Clara et Hannah ouvrent leur blog, au printemps 2011 : l'écureuil du net ! à lire absolument !!!!
Merci à François Bon, qui a accueilli sur Publie.net les Carnets Lointains, et le Manuel anti-onirique.

dimanche 28 novembre 2010

Manuel anti-onirique, III


Déchirer les brumes du rêve… À cela, sans doute, le précepte retrouvé est bon.

Des silhouettes passent autour de ce trou noir qu'est devenu le moi. Convocation d'elles. Elles toutes. Il est presque impossible de percer dans la pénombre le secret muet de leur visage. L'air vibre, autour de ce trou noir qu'est devenu le moi et dans lequel elles pourraient bien s'abîmer. Quelque chose se forme, quelque chose comme une ronde dont le caractère enfantin se serait perdu. Les sons dissonants se métamorphosent en dissonances assourdissantes. Si ce n'est une ronde, alors cependant, c'est bien une danse. Macabre.

Invocation des voix. Elles parviennent en ordre dispersé dans la mémoire. Pour commencer, les voix. Ce sera plus facile.
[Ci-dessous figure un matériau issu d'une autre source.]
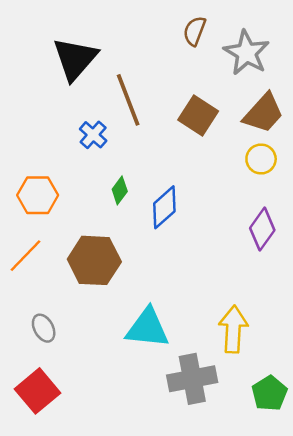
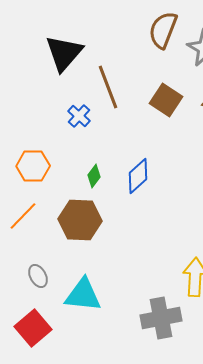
brown semicircle: (195, 31) -> (163, 30), size x1.5
green diamond: (120, 190) -> (94, 176), moved
cyan triangle: (147, 328) -> (83, 295), moved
Division de la difficulté. Or elles sont la première vibration rencontrée de l'être, et  voilà qu'elles reviennent en mémoire, en ordre dispersé. Dans l'air glacé de l'hiver, même, alors que tout est figé par le froid et qu'aucune esquisse de mouvement ne paraît désormais possible, les voix prennent un relief extraordinaire. Ne serait-ce qu'une esquisse, un frôlement intenté, et il semblerait que l'air lui-même pourrait se fendre. Impact. J'en ai déjà parlé. La présence se perçoit d'abord par la voix, vibration de l'être, quelque chose comme sa musique propre, dans la nudité de la parole.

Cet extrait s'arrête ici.